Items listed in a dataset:
• • • • • • •

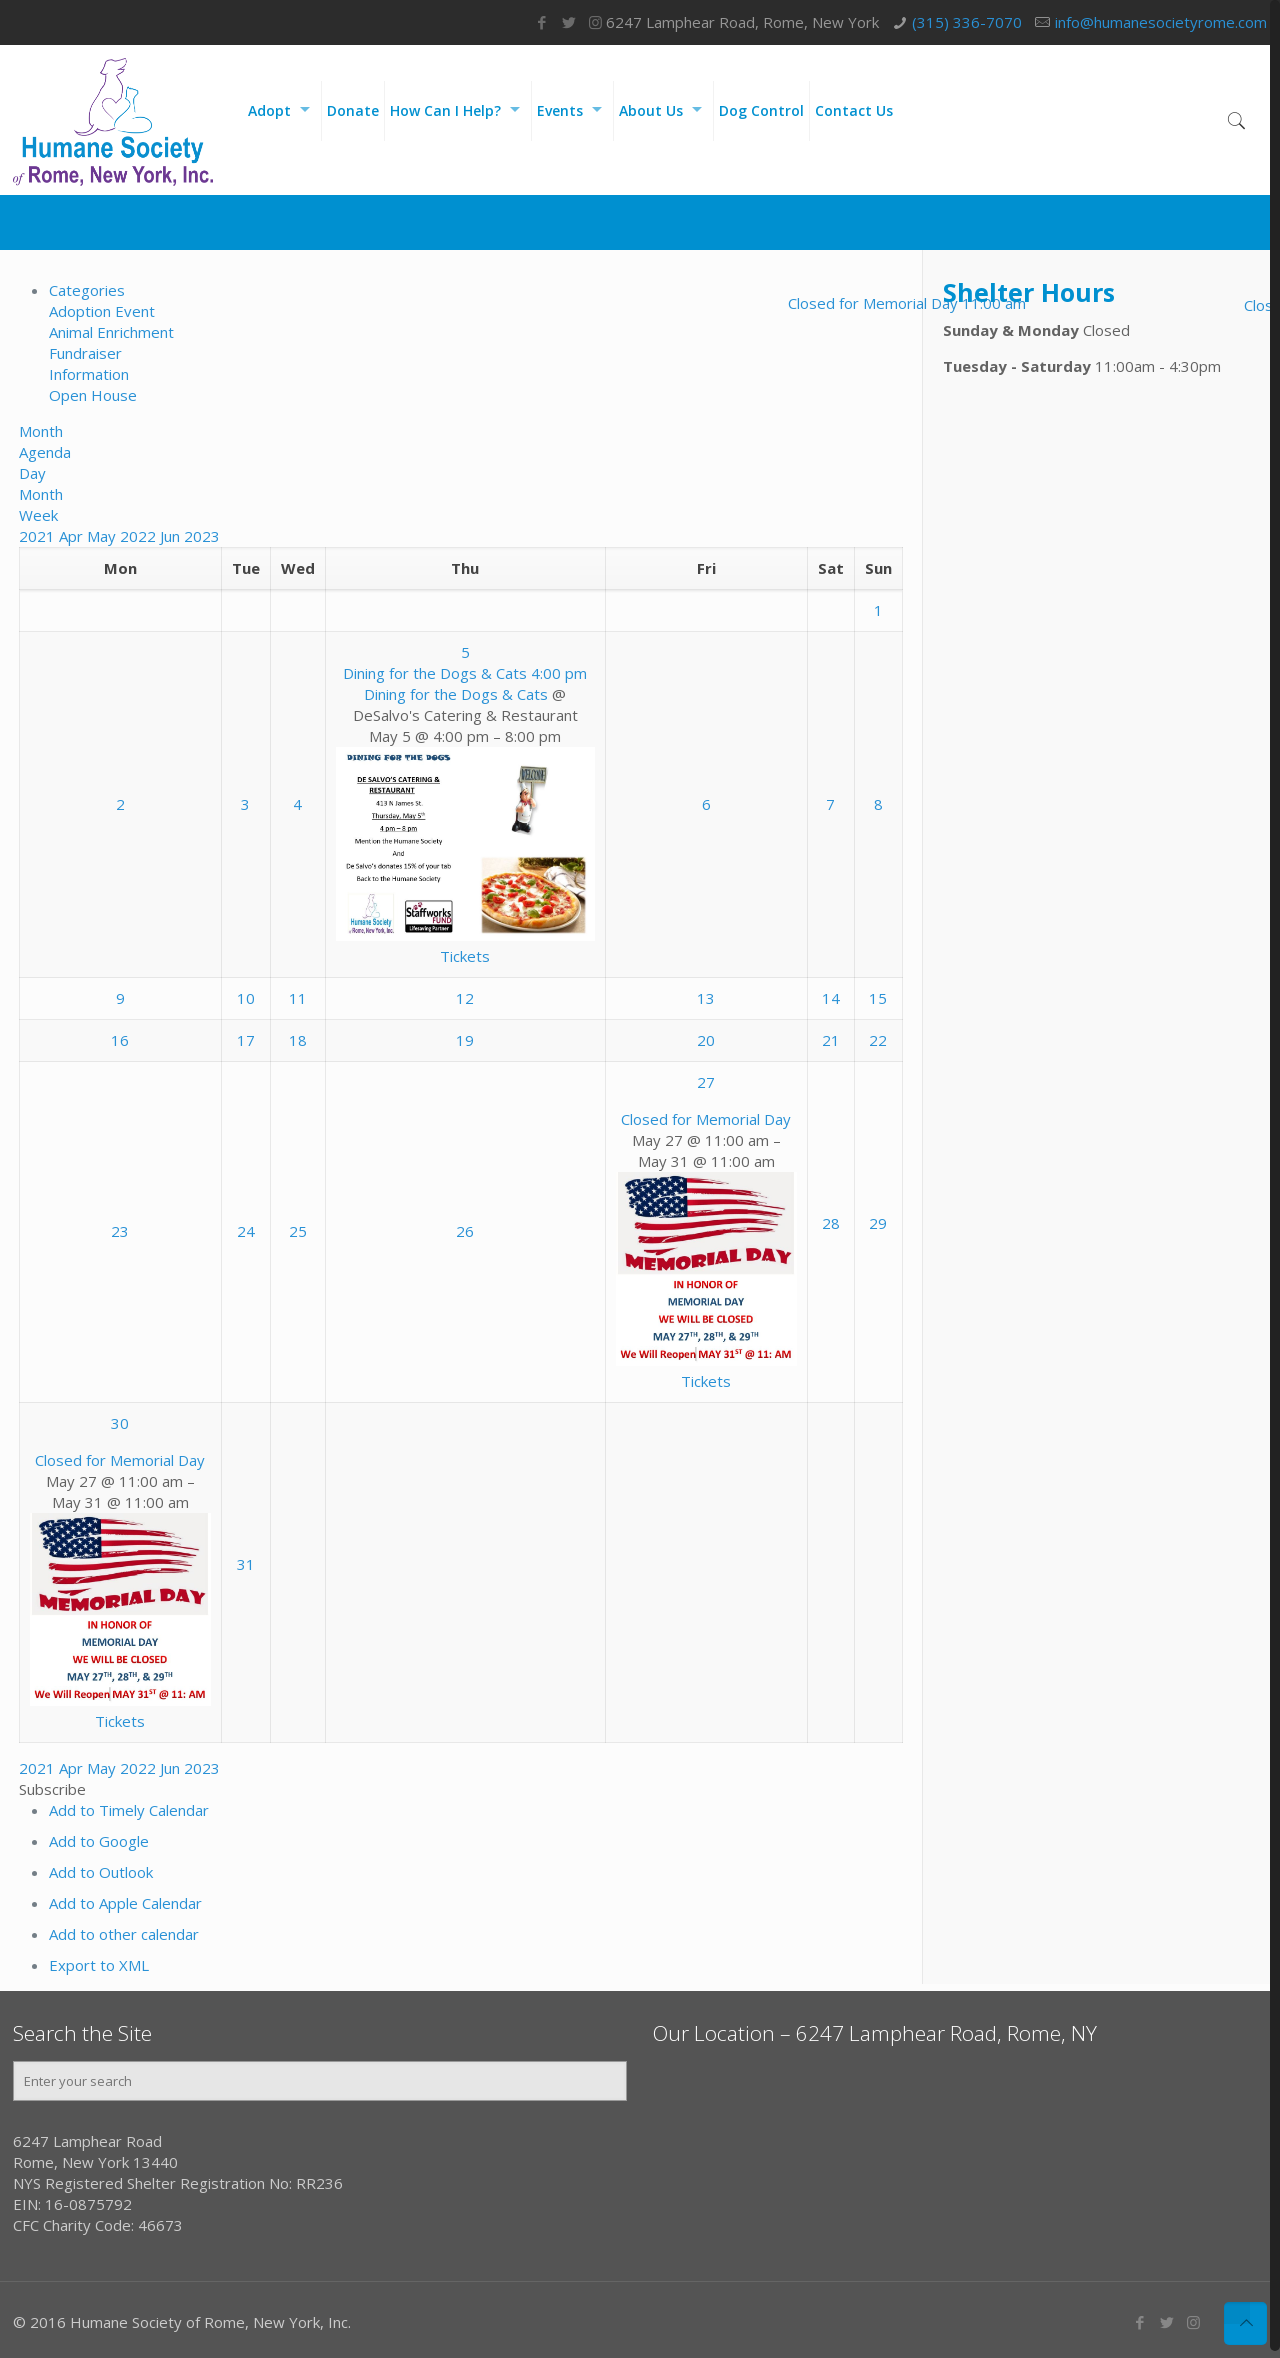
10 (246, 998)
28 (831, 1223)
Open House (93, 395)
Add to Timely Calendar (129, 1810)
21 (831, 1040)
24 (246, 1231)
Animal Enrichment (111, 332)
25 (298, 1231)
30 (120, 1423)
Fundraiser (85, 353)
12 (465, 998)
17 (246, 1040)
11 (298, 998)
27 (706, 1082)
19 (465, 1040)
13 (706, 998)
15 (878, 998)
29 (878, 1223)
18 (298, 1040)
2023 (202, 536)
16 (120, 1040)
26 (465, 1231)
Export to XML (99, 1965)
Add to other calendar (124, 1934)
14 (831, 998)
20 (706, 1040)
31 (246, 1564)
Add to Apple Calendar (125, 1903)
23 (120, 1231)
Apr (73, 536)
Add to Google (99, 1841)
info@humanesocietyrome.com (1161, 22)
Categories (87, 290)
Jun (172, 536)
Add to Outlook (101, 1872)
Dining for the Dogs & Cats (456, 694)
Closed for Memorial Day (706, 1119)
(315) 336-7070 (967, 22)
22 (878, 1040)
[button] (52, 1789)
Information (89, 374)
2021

• • • • • • •

* [What to produce]:
All lines from the one containing "28 (831, 1223)" down to the final line above are to be restated word for word; leave out the rest.

* [Solution to this exercise]:
28 (831, 1223)
Open House (93, 395)
Add to Timely Calendar (129, 1810)
21 (831, 1040)
24 (246, 1231)
Animal Enrichment (111, 332)
25 (298, 1231)
30 (120, 1423)
Fundraiser (85, 353)
12 (465, 998)
17 (246, 1040)
11 (298, 998)
27 (706, 1082)
19 (465, 1040)
13 (706, 998)
15 (878, 998)
29 (878, 1223)
18 (298, 1040)
2023 (202, 536)
16 (120, 1040)
26 (465, 1231)
Export to XML (99, 1965)
Add to other calendar (124, 1934)
14 (831, 998)
20 (706, 1040)
31 (246, 1564)
Add to Apple Calendar (125, 1903)
23 (120, 1231)
Apr (73, 536)
Add to Google (99, 1841)
info@humanesocietyrome.com (1161, 22)
Categories (87, 290)
Jun (172, 536)
Add to Outlook (101, 1872)
Dining for the Dogs & Cats (456, 694)
Closed for Memorial Day (706, 1119)
(315) 336-7070 (967, 22)
22 (878, 1040)
[button] (52, 1789)
Information (89, 374)
2021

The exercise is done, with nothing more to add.